The relationship between dietary biotin intake and cognitive function remains unclear. This study explores the association between biotin and dementia, and the mediating role of inflammation indicators. Dietary biotin intake was assessed via the 24-h recall questionnaire. Dementia outcomes were identified through “algorithmically defined outcomes,” identified through an algorithm integrating self-reports, hospital admissions, and death certificate records. Participants aged 40-69 with complete biotin and baseline data were included. During a 11.25-year median follow-up, 1256 incident dementia cases occurred among 122 959 participants. Cox proportional hazards models showed that compared to the lowest biotin intake (Q1), biotin reduced the risk of all-cause dementia (HR: 0.75[0.64,0.88] p < 0.001 for Q2; HR: 0.68[0.58,0.81] p < 0.001 for Q3; HR: 0.67[0.56,0.81] p < 0.001 for Q4) and Alzheimer’s disease (AD) (HR: 0.74[0.58,0.96] p = 0.026 for Q2; HR: 0.65[0.49,0.85] p = 0.002 for Q3).

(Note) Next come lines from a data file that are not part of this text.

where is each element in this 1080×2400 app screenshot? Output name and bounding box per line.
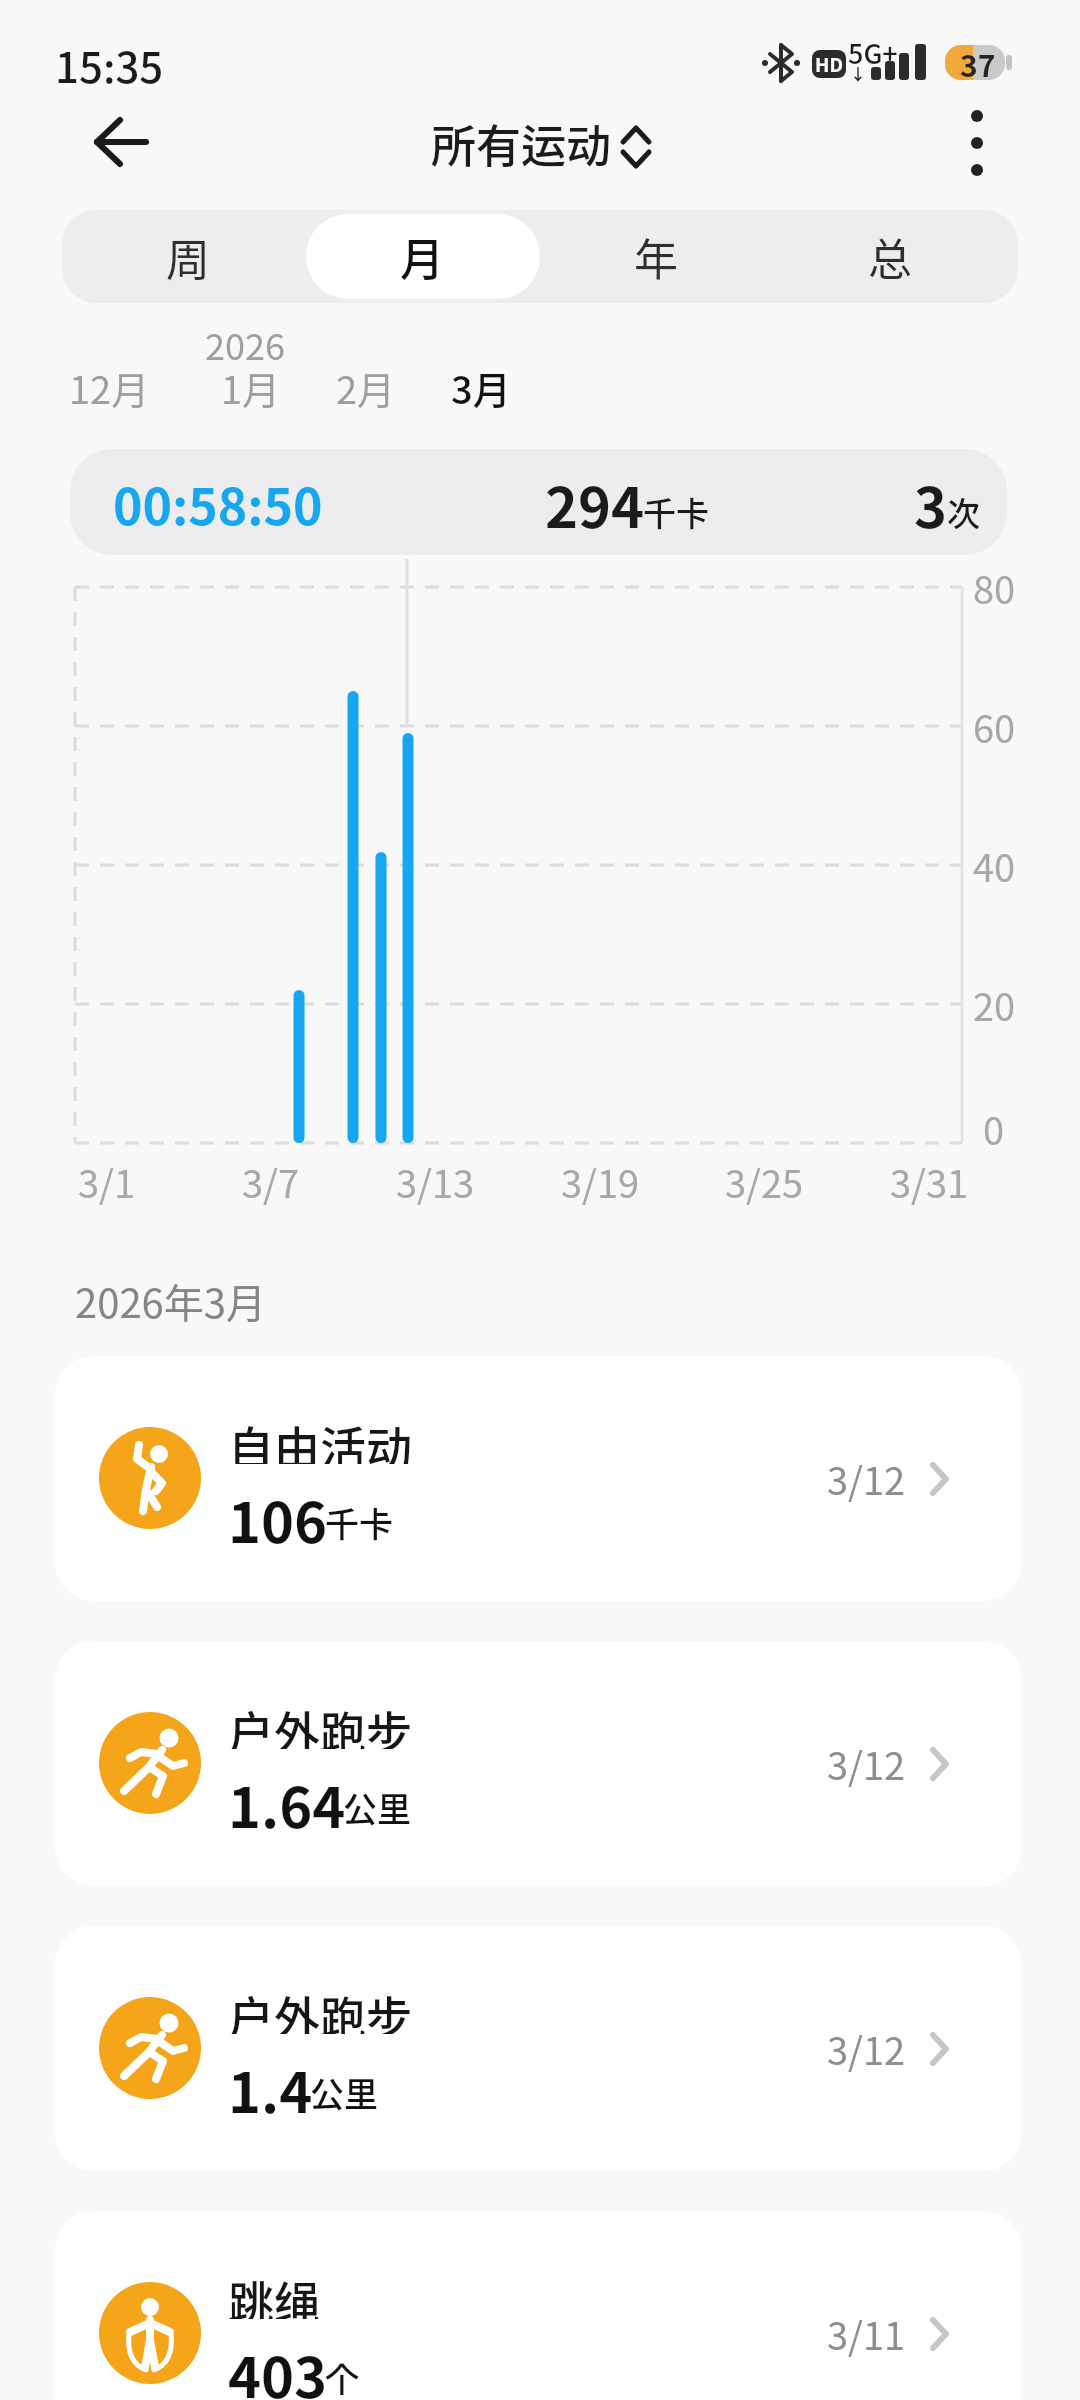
staticText: 公里: [310, 2068, 378, 2117]
staticText: 月: [400, 225, 444, 289]
staticText: 3: [914, 463, 948, 544]
button[interactable]: 周: [71, 210, 305, 303]
staticText: 20: [973, 977, 1016, 1032]
staticText: 3/13: [396, 1154, 475, 1209]
staticText: 3/12: [827, 1451, 906, 1506]
button[interactable]: 1月: [191, 353, 311, 421]
staticText: HD: [815, 50, 843, 78]
staticText: 40: [973, 838, 1016, 893]
staticText: 公里: [343, 1783, 411, 1832]
button[interactable]: 自由活动: [55, 1356, 1022, 1601]
staticText: 1月: [221, 360, 281, 415]
button[interactable]: 月: [305, 210, 539, 303]
staticText: 自由活动: [228, 1412, 412, 1464]
staticText: 跳绳: [228, 2267, 320, 2319]
staticText: 15:35: [55, 34, 164, 95]
staticText: ↓: [850, 61, 867, 84]
staticText: 户外跑步: [228, 1697, 412, 1749]
staticText: 千卡: [325, 1498, 393, 1547]
staticText: 80: [973, 560, 1016, 615]
staticText: 12月: [69, 360, 150, 415]
staticText: 37: [960, 42, 996, 85]
staticText: 2026: [205, 318, 285, 370]
staticText: 106: [228, 1478, 328, 1546]
staticText: 3/19: [561, 1154, 640, 1209]
staticText: 0: [983, 1101, 1005, 1156]
staticText: 3/11: [827, 2306, 906, 2361]
button[interactable]: 年: [539, 210, 773, 303]
staticText: 403: [228, 2333, 328, 2400]
button[interactable]: [400, 110, 680, 176]
button[interactable]: [70, 112, 170, 172]
staticText: 1.64: [228, 1763, 346, 1831]
staticText: 户外跑步: [228, 1982, 412, 2034]
button[interactable]: 2月: [306, 353, 426, 421]
staticText: 所有运动: [431, 111, 612, 176]
staticText: 2月: [336, 360, 396, 415]
staticText: 3/12: [827, 2021, 906, 2076]
staticText: 千卡: [643, 488, 709, 536]
staticText: 00:58:50: [113, 467, 323, 539]
staticText: 3/1: [78, 1154, 136, 1209]
button[interactable]: 12月: [49, 353, 169, 421]
staticText: 3月: [451, 360, 511, 415]
staticText: 3/25: [725, 1154, 804, 1209]
staticText: 294: [545, 463, 645, 544]
button[interactable]: 户外跑步: [55, 1926, 1022, 2171]
button[interactable]: 总: [773, 210, 1007, 303]
staticText: 3/31: [890, 1154, 969, 1209]
staticText: 年: [634, 225, 678, 289]
staticText: 周: [166, 225, 210, 289]
button[interactable]: [70, 449, 1007, 555]
staticText: 60: [973, 699, 1016, 754]
button[interactable]: [945, 105, 1009, 181]
staticText: 1.4: [228, 2048, 313, 2116]
button[interactable]: 跳绳: [55, 2211, 1022, 2400]
staticText: 总: [868, 225, 912, 289]
staticText: 5G+: [848, 33, 898, 72]
staticText: 3/7: [242, 1154, 300, 1209]
button[interactable]: 3月: [421, 353, 541, 421]
staticText: 次: [947, 488, 980, 536]
button[interactable]: 户外跑步: [55, 1641, 1022, 1886]
staticText: 3/12: [827, 1736, 906, 1791]
staticText: 个: [325, 2353, 359, 2400]
staticText: 2026年3月: [75, 1272, 266, 1330]
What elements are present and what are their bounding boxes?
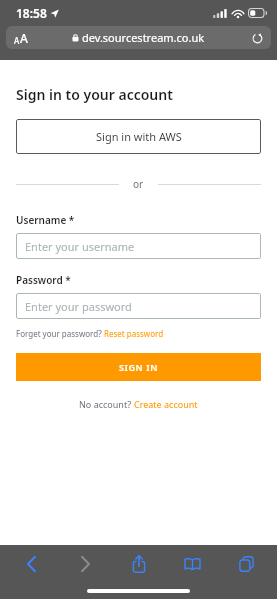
staticText: Username * bbox=[16, 213, 75, 227]
button[interactable]: Reload bbox=[250, 31, 264, 45]
button[interactable]: Sign in with AWS bbox=[16, 119, 261, 154]
staticText: Enter your username bbox=[25, 239, 135, 254]
staticText: or bbox=[133, 177, 144, 191]
staticText: No account? bbox=[79, 398, 134, 410]
staticText: Create account bbox=[134, 398, 198, 410]
button[interactable]: Enter your password bbox=[16, 293, 261, 319]
button[interactable]: Back bbox=[12, 547, 50, 581]
button[interactable]: Bookmarks bbox=[173, 547, 211, 581]
staticText: SIGN IN bbox=[119, 361, 158, 373]
staticText: dev.sourcestream.co.uk bbox=[82, 30, 205, 45]
staticText: Enter your password bbox=[25, 299, 132, 314]
staticText: Sign in to your account bbox=[16, 85, 173, 104]
staticText: Forget your password? bbox=[16, 328, 104, 339]
staticText: Sign in with AWS bbox=[96, 129, 182, 144]
staticText: Reset password bbox=[104, 328, 164, 339]
button[interactable]: Forward bbox=[66, 547, 104, 581]
staticText: 18:58 bbox=[16, 5, 47, 21]
staticText: Password * bbox=[16, 273, 71, 287]
button[interactable]: Enter your username bbox=[16, 233, 261, 259]
button[interactable]: Share bbox=[120, 547, 158, 581]
staticText: A bbox=[14, 35, 20, 46]
button[interactable]: Create account bbox=[134, 398, 198, 410]
button[interactable]: Tabs bbox=[227, 547, 265, 581]
button[interactable]: SIGN IN bbox=[16, 353, 261, 381]
button[interactable]: Reset password bbox=[104, 328, 164, 339]
button[interactable]: A bbox=[6, 26, 271, 49]
staticText: A bbox=[20, 30, 28, 46]
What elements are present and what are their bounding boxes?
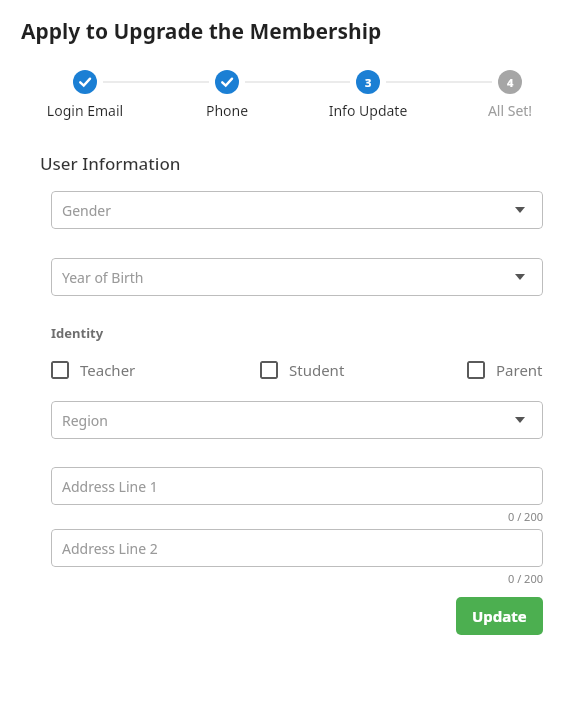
- button[interactable]: Step 3: [308, 70, 428, 120]
- staticText: Info Update: [308, 101, 428, 120]
- staticText: Student: [289, 360, 345, 380]
- staticText: Apply to Upgrade the Membership: [21, 17, 382, 46]
- staticText: Identity: [51, 324, 104, 342]
- other: Step 3: [356, 70, 380, 94]
- button[interactable]: Year of Birth: [51, 258, 543, 296]
- staticText: 3: [365, 75, 372, 90]
- button[interactable]: Completed step: [25, 70, 145, 120]
- staticText: Gender: [62, 201, 112, 220]
- button[interactable]: Update: [456, 597, 543, 635]
- staticText: Update: [472, 606, 527, 626]
- button[interactable]: Gender: [51, 191, 543, 229]
- staticText: Parent: [496, 360, 543, 380]
- staticText: All Set!: [450, 101, 567, 120]
- button[interactable]: Teacher: [51, 360, 136, 380]
- button[interactable]: Parent: [467, 360, 543, 380]
- staticText: Year of Birth: [62, 268, 144, 287]
- staticText: Address Line 2: [62, 539, 158, 558]
- other: Completed step: [73, 70, 97, 94]
- staticText: 0 / 200: [51, 509, 543, 524]
- button[interactable]: Region: [51, 401, 543, 439]
- other: Completed step: [215, 70, 239, 94]
- staticText: Address Line 1: [62, 477, 158, 496]
- staticText: 4: [507, 75, 514, 90]
- other: Step 4: [498, 70, 522, 94]
- staticText: Teacher: [80, 360, 136, 380]
- staticText: Phone: [167, 101, 287, 120]
- staticText: Login Email: [25, 101, 145, 120]
- button[interactable]: Completed step: [167, 70, 287, 120]
- staticText: Region: [62, 411, 108, 430]
- staticText: 0 / 200: [51, 571, 543, 586]
- button[interactable]: Address Line 1: [51, 467, 543, 505]
- button[interactable]: Address Line 2: [51, 529, 543, 567]
- button[interactable]: Student: [260, 360, 345, 380]
- button[interactable]: Step 4: [450, 70, 567, 120]
- staticText: User Information: [40, 152, 181, 175]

Restricted cubic splines (RCSs) revealed an “L-shaped” nonlinear relationship between biotin and all-cause dementia (p nonlinear < 0.001) and Alzheimer’s dementia (p nonlinear = 0.004) and exhibited the saturation effect. Multicategorical mediation analysis suggested that systemic immune-inflammation index (SII), a composite inflammatory marker calculated from platelet, neutrophil, and lymphocyte counts, mediated the association partially. Subgroup and sensitivity analyses confirmed stable results. Higher dietary biotin intake may reduce the risk of dementia.